For us (we've lived in Europe), that's a pretty old age. For others, it might be much earlier.


----------



## purplerose (Dec 27, 2010)

I still see my mom naked and she sees me. Not very frequently, but it happens. I've also seen parts of my MIL.


----------



## Peony (Nov 27, 2003)

DD1 is 8, and DH is still naked often in front of her. He tends to be the type that wanders around without clothes on at times. It hasn't bothered her yet, but she also wanders around unclothed as well so apparently nudity doesn't phase her yet. When one of our children express a desire to not have others see them or not see others unclothed then we are fine with covering up.


----------



## meemee (Mar 30, 2005)

Quote:


> Originally Posted by *princesstutu*
> 
> When my now 12 yo told me that he didn't like me walking around naked when he was 8 yo, we talked about it and I told him that I felt like I should be able to be naked in my own house and so should he, but if he was uncomfortable with nudity, then *he* should cover up, not try to control what I do with my body. He agreed that that sounded reasonable and I bought him a bathrobe and from then on, he always had on clothes or his bathrobe when he was in the house. I still roamed around naked from time to time (cuz I didn't do it all the time to begin with) and he was never uncomfortable again.
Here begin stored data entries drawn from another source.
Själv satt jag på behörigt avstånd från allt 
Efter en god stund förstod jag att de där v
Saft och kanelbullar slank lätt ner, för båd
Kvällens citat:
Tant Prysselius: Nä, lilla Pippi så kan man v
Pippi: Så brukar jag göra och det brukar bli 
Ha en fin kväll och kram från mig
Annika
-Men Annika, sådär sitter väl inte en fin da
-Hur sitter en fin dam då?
you were far kinder to your son than my mom was. she told my bro to get over it and to stop acting like such a prude. she asked him to think about why he felt what he felt. was it societal pressure or truly shyness from his side. if it was true shyness on his part she would stop. he never said anything.
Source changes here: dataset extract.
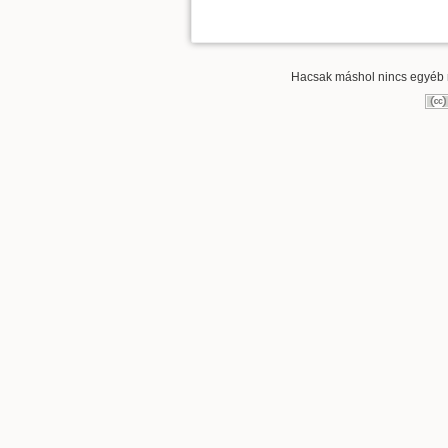
Hacsak máshol nincs egyéb re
it was never an issue ever more. it did help my bro to have an open mind about others nakedness - and how he himself looked at public nudity.








my same mom would try to hide from dd when seh was 9 months old. and again at 3 years old. she would never let dd see her naked. but her kids even now is ok.

ex stopped when dd was around 4 or 5 coz he felt uncomfortable. however now its dd who







ma what's the big deal. daddy keeps hiding from me when he is changing. what's the big deal about being naked?!!! i just dont get it.

mind u she gets that she has to respect his decision, but she just doesnt see what the big deal about being naked is all about.


----------



## Storm Bride (Mar 2, 2005)

I haven't read all the replies yet.

IMO, if your dd or your dh are uncomfortable with him being naked in front of her, it's time for him to start covering up.

I haven't really had to deal with this much. DS1 ran around the house naked quite a bit until he was 7 or 8. He didn't completely stop until dh (his stepdad) moved in a few months after his 8th birthday. I was still naked in the house a lot until that point, as well. Because of the new relationship between me and dh, things shifted a litttle in the house, and I mostly stopped being naked in front of ds1 when dh moved in...but it still wasn't a big deal if I happened to walk to the bathroom with no robe and ds1 got up (happened once, I think). It's been a long time since ds1 and I saw each other naked, and I"m sure neither of us would be comfortable with it now (he's 18). OTOH, ds1 can walk in and find me lying ont he couch with my breasts hanging out and not even bat any eyelash, because he's had younger siblings who are breastfeeding for a large part of his teens. DD2 is a snacker, and sometimes, she pushes up my shirt and then walks away, so...yeah - ds1 is used to that.

DD1 hasn't seen dh naked in a while, but I'm not sure how long. I think if she walked into our room and he didn't have a robe or sheets on, she'd feel uncomfortable and leave (she's become more aware of these things in recent months), but it wouldn't be a huge deal. She's 8 now.

At...was it 16 months?...this isn't even on my radar. Mind you, I don't believe that modesty, with respect to nudity, is a virtue, anyway. So, I may be coming from a different place on this than other people.

Okay - off to read the thread!


----------



## North_Of_60 (May 30, 2006)

Quote:


> Originally Posted by *princesstutu*
> 
> For me, when the kid expresses that it's an issue (or shows signs of it bothering him/her), that's when I discuss it. With the kid. I feel it's no one else's business. I can be naked in my own home all I want and my kids can, too, and we can talk about it if any of us feel uncomfortable for whatever reason.
> 
> ...


This is both disturbing and completely nonsensical. First, my wearing a parka to dinner at my mother in law's isn't going to make ME more comfortable with her wanting to be naked in her own home. Nor is it going to change my perceptions about my own body. That makes absolutely no sense what so ever.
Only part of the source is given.